LimeWire Launches NFT Marketplace
Internet

LimeWire Launches NFT Marketplace

by Payton Dunn

LimeWire unveiled its new website this month, rebranding itself to a music and entertainment NFT platform after announcing the plan back in March. The launch came with an ad underscored by Soulja Boy’s boisterous 2007 hit song, "Crank That (Soulja Boy)."

The video is a nod to the fact that Soulja Boy actually became famous and made “Crank That” a hit with the help of LimeWire’s original peer-to-peer file sharing service launched in 2000.

While other artists and the wider music industry were losing their minds over the threat that file sharing services posed to their business model, Soulja Boy decided to turn the seeming doomsday into his bid to fame. He embraced the wave of piracy by uploading “Crank That” to Limewire with a little twist: he changed its title to that of other popular songs so that people would stumble upon it unknowingly and hopefully turn into fans of the up-and-coming rapper.

The scheme worked, with “Crank That” landing a No. 1 spot on the Billboard Hot 100 and staying there for a solid seven weeks, bringing a newfound celebrity status to the Chicago-born rapper and turning him into a household name.

In addition to providing music for the advertisement, Soulja Boy has also teamed up with LimeWire to sell the “LimeWire Song” NFT, with a Travis Barker collaboration on the way shortly. The "LimeWire Song" NFT gives its holders exclusive pre-release access to his upcoming song “LimeWire,” an ode to the platform that made him who he is today.

The NFT was given away to early supporters of the new marketplace, as well as the top 10,000 email inviters for free, but its launch has already generated $615.92 in trade volume. Yes, dollars. Not Ethereum. Not Bitcoin. Dollars. The platform does allows you to use Ethereum and Bitcoin, but the main currency it’s using for all of its operations is USD Coin, which is a cryptocurrency whose value is fixed to the US dollar

This all means that you can purchase the “LimeWire Song” NFT and any NFT on the website using your credit card, saving you the need to engage in the complicated process of setting up a crypto wallet.

This doesn’t mean that you’ll be paying list price for it though, as USD Coin is powered by Ethereum, meaning that it still requires gas fees to be able to operate — the cryptocurrency version of a tax that’s required in order to prioritize your purchase and to get it written onto the blockchain, which is the crypto world’s version of a ledger.

It’s difficult to not consider Ethereum’s environmental impact when hearing that detail. In September Fortune wrote that an Ethereum transaction took “as much electricity as an average U.S. household uses in a workweek,” with the entirety of the Bitcoin and Ethereum ecosystems sucking up more electricity than the country of Thailand.

That fact spawned a wave of people scared about the side-effects that cryptocurrency and the proliferation of Web 3.0 would have on the planet. Thankfully, that’s subject to change in the coming months with “Ethereum 2.0,” which will switch the Ethereum blockchain from proof of work to proof of stake.

Proof of work was the system Ethereum used to operate under, where computers would have to guess the answer to complex math puzzles, with the first to win being able to verify new transactions, writing them onto the blockchain and receiving some sweet, sweet Ethereum as a reward for its hard work.

The process was dubbed “mining” and took a lot of energy to operate. “Proof of stake,” however, promises to adjust all that by throwing the mining process out the window and instead having a group of computers verify the transaction together in a digital version of teamwork.

Ethereum 2.0 is still being rolled out, with the Ethereum 1.0 and Ethereum 2.0 systems co-existing as the transition to the new system takes place — a process crypto-enthusiasts are calling “The Merge.”

As The Merge continues, it’s going to alter LimeWire’s environmental impact and move it into a more eco-friendly space, but for many Twitter users, that simply won’t be enough.
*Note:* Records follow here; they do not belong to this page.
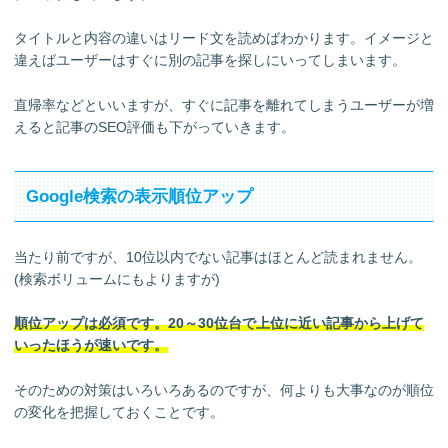
タイトルと内容の違いはリード文を読めばわかります。イメージと
違えばユーザーはすぐに別の記事を探しにいってしまいます。
直帰率などといいますが、すぐに記事を離れてしまうユーザーが増
えると記事のSEO評価も下がっていきます。
Google検索の表示順位アップ
当たり前ですが、10位以内でない記事はほとんど読まれません。
(検索ボリュームにもよりますが)
順位アップは必須です。20～30位台で上位に近い記事から上げて
いったほうが速いです。
そのための対策はいろいろあるのですが、何よりも大事なのが順位
の変化を把握しておくことです。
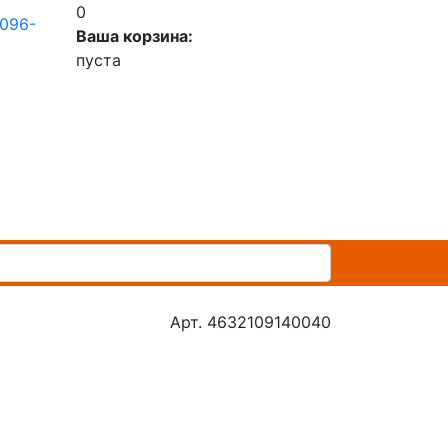
0
 096-
Ваша корзина:
пуста
Арт. 4632109140040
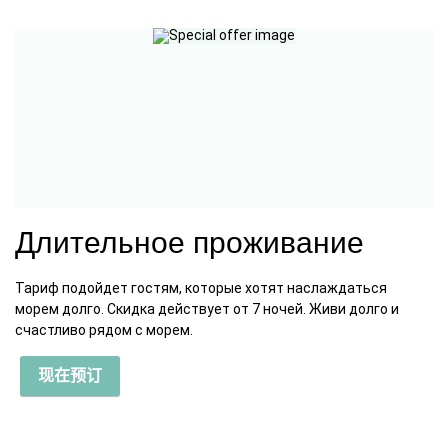
Длительное проживание
Тариф подойдет гостям, которые хотят наслаждаться
морем долго. Скидка действует от 7 ночей. Живи долго и
счастливо рядом с морем.
现在预订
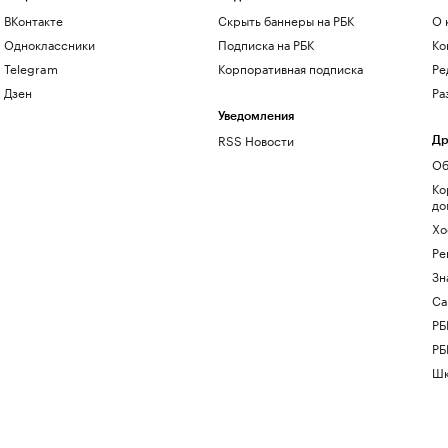
ВКонтакте
Скрыть баннеры на РБК
О 
Одноклассники
Подписка на РБК
Ко
Telegram
Корпоративная подписка
Ре
Дзен
Ра
Уведомления
RSS Новости
Др
Об
Ко
до
Хо
Ре
Зн
Са
РБ
РБ
Шк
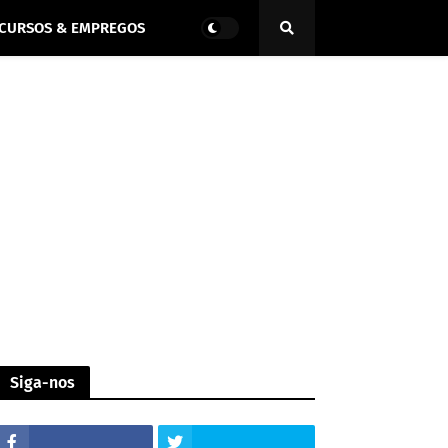
CURSOS & EMPREGOS
Siga-nos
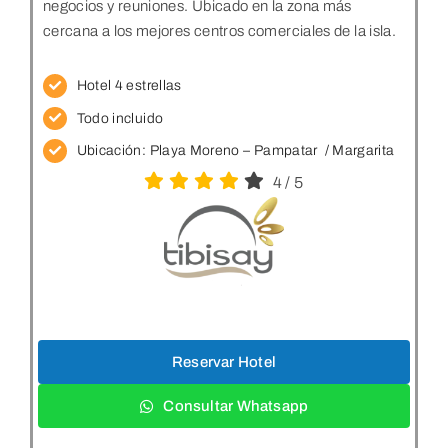
negocios y reuniones. Ubicado en la zona más
cercana a los mejores centros comerciales de la isla.
Hotel 4 estrellas
Todo incluido
Ubicación: Playa Moreno – Pampatar
/ Margarita
4
/
5
Reservar Hotel
Consultar Whatsapp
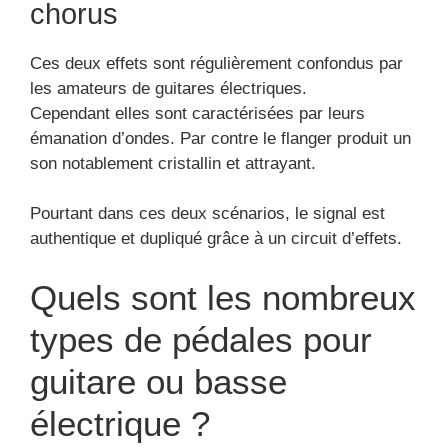
chorus
Ces deux effets sont régulièrement confondus par
les amateurs de guitares électriques.
Cependant elles sont caractérisées par leurs
émanation d’ondes. Par contre le flanger produit un
son notablement cristallin et attrayant.
Pourtant dans ces deux scénarios, le signal est
authentique et dupliqué grâce à un circuit d’effets.
Quels sont les nombreux
types de pédales pour
guitare ou basse
électrique ?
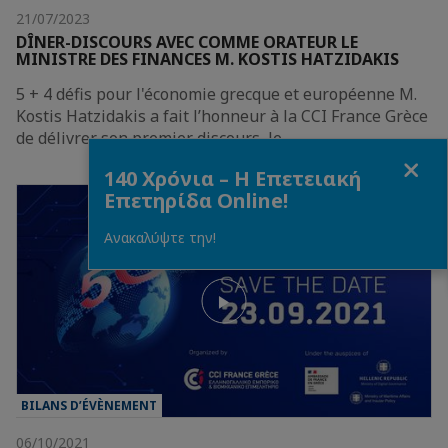
21/07/2023
DÎNER-DISCOURS AVEC COMME ORATEUR LE
MINISTRE DES FINANCES M. KOSTIS HATZIDAKIS
5 + 4 défis pour l'économie grecque et européenne M.
Kostis Hatzidakis a fait l’honneur à la CCI France Grèce
de délivrer son premier discours, le…
Fermer
140 Χρόνια – Η Επετειακή
Επετηρίδα Online!
Ανακαλύψτε την!
BILANS D’ÉVÈNEMENT
06/10/2021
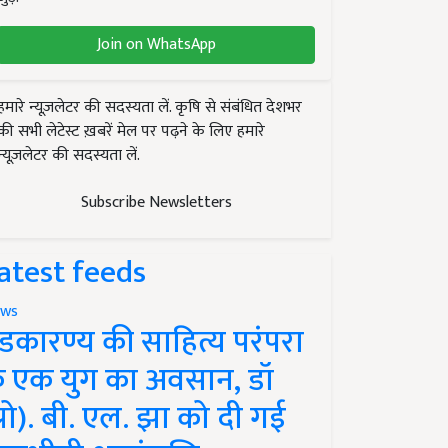
Join on WhatsApp
हमारे न्यूज़लेटर की सदस्यता लें. कृषि से संबंधित देशभर
की सभी लेटेस्ट ख़बरें मेल पर पढ़ने के लिए हमारे
न्यूज़लेटर की सदस्यता लें.
Subscribe Newsletters
atest feeds
ws
ंडकारण्य की साहित्य परंपरा
े एक युग का अवसान, डॉ
प्रो). बी. एल. झा को दी गई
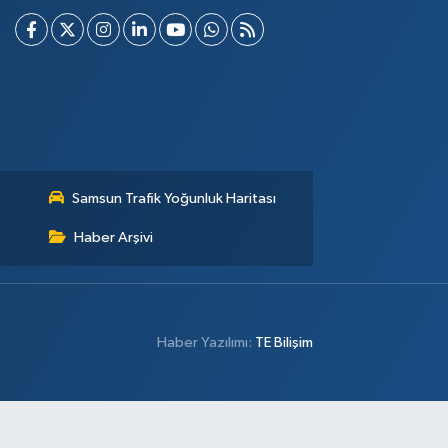
Samsun Trafik Yoğunluk Haritası
Haber Arşivi
Haber Yazılımı:
TE Bilişim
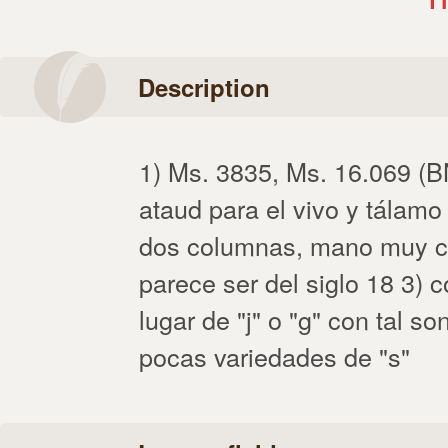
Description
1) Ms. 3835, Ms. 16.069 (B
ataud para el vivo y tálamo
dos columnas, mano muy c
parece ser del siglo 18 3) c
lugar de "j" o "g" con tal son
pocas variedades de "s"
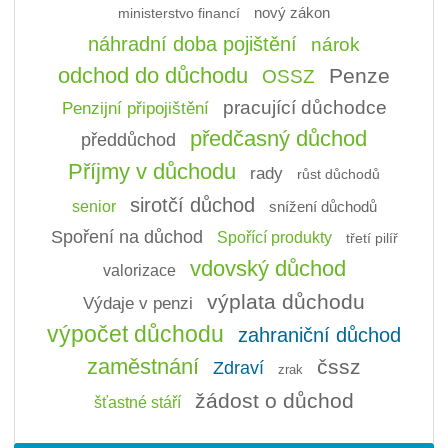
ministerstvo financí
nový zákon
náhradní doba pojištění
nárok
odchod do důchodu
Penze
OSSZ
pracující důchodce
Penzijní připojištění
předčasný důchod
předdůchod
Příjmy v důchodu
rady
růst důchodů
sirotčí důchod
senior
snížení důchodů
Spoření na důchod
Spořící produkty
třetí pilíř
vdovský důchod
valorizace
výplata důchodu
Výdaje v penzi
výpočet důchodu
zahraniční důchod
zaměstnání
čssz
Zdraví
zrak
žádost o důchod
šťastné stáří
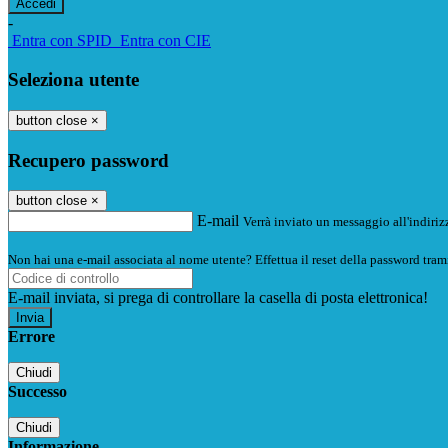
-
Entra con SPID
Entra con CIE
Seleziona utente
button close
×
Recupero password
button close
×
E-mail
Verrà inviato un messaggio all'indirizz
Non hai una e-mail associata al nome utente? Effettua il reset della password tram
E-mail inviata, si prega di controllare la casella di posta elettronica!
Errore
Chiudi
Successo
Chiudi
Informazione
To them, the idea of a LimeWire NFT marketplace is flawed to begin with, and many find it comical.

Others are recalling LimeWire’s long history as a computer-wrecking service, with many still in shock from the slew of viruses it gave their computers.

Limewire's new positioning feels eerily similar to when Napster unsuccessfully attempted to rebrand itself to a streaming service in 2016 before being bought out by Web 3.0 companies Hivemind and Algorand earlier this year.

Web 3.0 companies seem intent on capitalizing off early 2000s nostalgia as they attempt to find footing in music by hiding behind the guise of platforms that once promised to democratize the listening process at the expense of the music industry's financial interests. Now, they’ve become the music industry.